6

I am processing a large amount of landsat data. Landsat scenes ship as a collection of tiffs- one file for each spectral band, plus a bunch of masks. I need to stack some of the bands into a single tiff for subsequent processing. I can easily do this in various programs, but would like to automate the process using GDAL in python. I will eventually need to automate the stacking of hundreds or thousands of images, so efficiency will be important.

I have written a script which is simple and perfectly functional but feels extremely hacky- I open the desired tiffs, convert them to numpy arrays, stack the arrays, and save the stacked array to a new geotiff with metadata taken from the input. Here is a simplified version of the code:

from osgeo import gdal, gdal_array
import numpy as np
b1 = gdal.Open("LT50250232011160PAC01_sr_band1.tif")
b2 = gdal.Open("LT50250232011160PAC01_sr_band2.tif")
array1 = b1.ReadAsArray()
array2 = b2.ReadAsArray()
stacked = np.array([array1,array2])
gdal_array.SaveArray(stacked.astype("int"), "b12_stacked.tif", "GTiff", gdal.Open("LT50250232011160PAC01_sr_band1.tif"))

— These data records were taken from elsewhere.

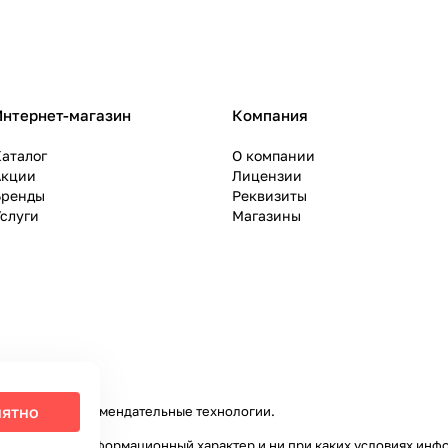
Интернет-магазин
Компания
аталог
О компании
Акции
Лицензии
Бренды
Реквизиты
слуги
Магазины
ятно
налитики и рекомендательные технологии
.
ключительно информационный характер и ни при каких условиях инф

If possible, I'd like to avoid converting the data to numpy arrays, and just stack the gdal.Dataset objects (b1 and b2). This would make the code cleaner and presumably more efficient. It seems like it should be straightforward to do, but I have not been able to find any information on how to do it.

Alternate approaches which I have come across in research would be to use gdal_merge.py or vrts (as suggested here). Neither of these strikes me as ideal; gdal_merge is designed for tasks much more complicated than mine and presumably involves a lot of overhead, while vrts are only usable in the command line. However, if the approach I outlined above is not feasible, would one of these appraoches be more efficient/pythonic than the hack I have already written?

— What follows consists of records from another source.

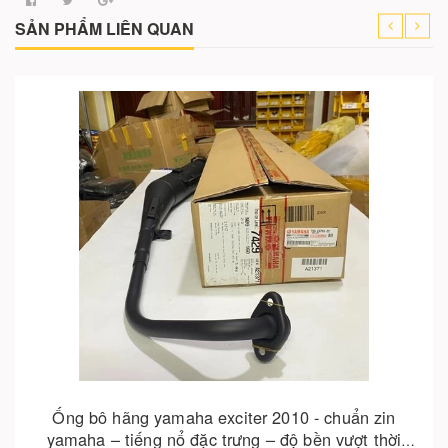
SẢN PHẨM LIÊN QUAN
Cho vào giỏ hàng
Mâm đúc 5 cây rc cho sirius jupiter excite
 chuẩn zin
giá tốt đà nẵng
n vượt thời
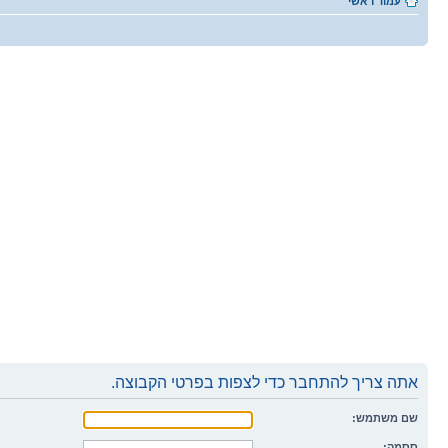
עמוד ראשי
אתה צריך להתחבר כדי לצפות בפרטי הקבוצה.
שם משתמש:
ססמה:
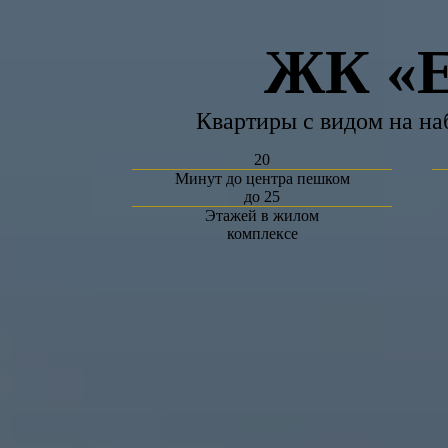
ЖК «Е
Квартиры с видом на н
20
Минут до центра пешком
до 25
Этажей в жилом
комплексе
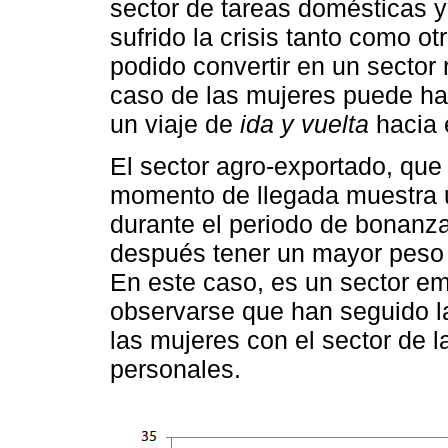
sector de tareas domésticas 
sufrido la crisis tanto como o
podido convertir en un sector 
caso de las mujeres puede ha
un viaje de
ida y vuelta
hacia 
El sector agro-exportado, que
momento de llegada muestra u
durante el periodo de bonanz
después tener un mayor peso 
En este caso, es un sector e
observarse que han seguido l
las mujeres con el sector de 
personales.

Edit: my code needs to be run on a Windows system.

Joe
  • 435
  • 1
  • 5
  • 13
  • What do you mean that vrts are only usable in command line? Gdalbuildvrt http://www.gdal.org/gdalbuildvrt.html should be able to stack your bands to vrt within a second and after that you can use the vrt file just as if it was a multiband tiffs. Howerver, I have no experience on mask bands, only regular 7-band Landsat scenes. – user30184 Sep 29 '14 at 17:40
  • I mean that there is no gdalbuildvrt python function- I would need to use a subprocess, os.system or something like this. Which is not to say it's not an option- stacking gdal.Dataset objects just seems simpler, if it's possible. – Joe Sep 29 '14 at 18:20
  • 1
    There used to be gdal_vrtmerge.py. Could it be of some use for you? Some version is here http://trac.osgeo.org/gdal/attachment/ticket/1985/gdal_vrtmerge.py – user30184 Sep 29 '14 at 18:30
  • 2
    my suggestion is to use the code you have! maybe clean it up, add some options and have it accept commandline arguments and you have yourself a perfectly reasonable script to use over and over again. As you say, it does what you need. If your source files are produced by another process of your making, you can streamline the process by perhaps saving them as compressed numpy arrays (only if they're intermediate data, that is) or hdr/flt rasters (binary and fast to load). – user1269942 Sep 29 '14 at 20:55
  • @user30184, gdal_vrtmerge.py appears to be writing a vrt, and I do need a tiff at the end bot for subsequent processing and passing to collaborators. My python-fu is not great enough to pull it apart without considerable headache, but it could be useful to others with the same problem. – Joe Sep 30 '14 at 13:58
  • I appreciate all the ideas, but at this point I am leaning strongly towards just sticking with the approach I have now. I'd rather work with <10 lines of code that "feels hacky" than a much more complex solution that "feels clean". That said, if anyone ever happens upon a very simple solution I'd still love to hear it. – Joe Sep 30 '14 at 14:06
  • Reading in vrt in and writing out tif or whatever format you like is not hard at all for GDAL and it can also use the virtual raster as input for subsequent processes. Sometimes it saves a lot of time and disk space if GDAL writes out just a vrt file of some kilobytes instead of copying gigabytes of image data into a new physical file. But if the program you use later can't read vrt then you must write a new multi-band file anyway and your approach is fine. – user30184 Sep 30 '14 at 14:13
  • Just as a note here, as I have gone through a process similar to this... Using the numpy method is a lot faster than any other method I have found for stacking multispectral images and doing any manipulations. Trust in numpy! – A.A Aug 16 '17 at 11:16

1 Answers1

5

Although it would require another library (which currently is only available on OS X and Linux) you could use RSGISLib (http://rsgislib.org), which is built on top of GDAL to do this. There is a function to stack bands, as an example:

#!/usr/bin/env python
import rsgislib
from rsgislib import imageutils
# Create list of images
imageList = ['LC80430342013291LGN00_B1.TIF',
             'LC80430342013291LGN00_B2.TIF',
             'LC80430342013291LGN00_B3.TIF',
             'LC80430342013291LGN00_B4.TIF',
             'LC80430342013291LGN00_B5.TIF',
             'LC80430342013291LGN00_B6.TIF',
             'LC80430342013291LGN00_B7.TIF']
# Create list of band names           
bandNamesList = ['Coastal','Blue','Green','Red','NIR','SWIR1','SWIR2']
# Set output image
outputImage = 'LC80430342013291LGN00_stack.tif'
# Set format and type
gdalFormat = 'GTiff'
dataType = rsgislib.TYPE_16UINT
# Stack
imageutils.stackImageBands(imageList, bandNamesList, outputImage, None, 0, gdalFormat, dataType)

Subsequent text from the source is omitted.